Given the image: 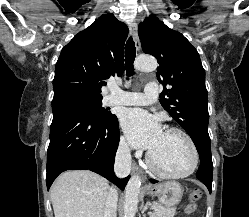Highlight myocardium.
Listing matches in <instances>:
<instances>
[{
  "mask_svg": "<svg viewBox=\"0 0 249 217\" xmlns=\"http://www.w3.org/2000/svg\"><path fill=\"white\" fill-rule=\"evenodd\" d=\"M165 132L166 133H178L182 137H184V139L187 141L192 152V163L190 167L184 172H180V173L167 172V171L160 169L156 165V163L153 160L152 153L151 151H149L146 156V160H147V164L149 168L151 169L152 172H154L158 176L162 178H167V179H182V178H186L192 175L195 172L198 166V163H199V153H198V149L196 147L194 140L185 130L178 128V127H169L165 130Z\"/></svg>",
  "mask_w": 249,
  "mask_h": 217,
  "instance_id": "obj_1",
  "label": "myocardium"
}]
</instances>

**Description of the task:** Scan the material above. Extract every line in which the word "instances" occurs.

**Solution:**
Listing matches in <instances>:
<instances>
</instances>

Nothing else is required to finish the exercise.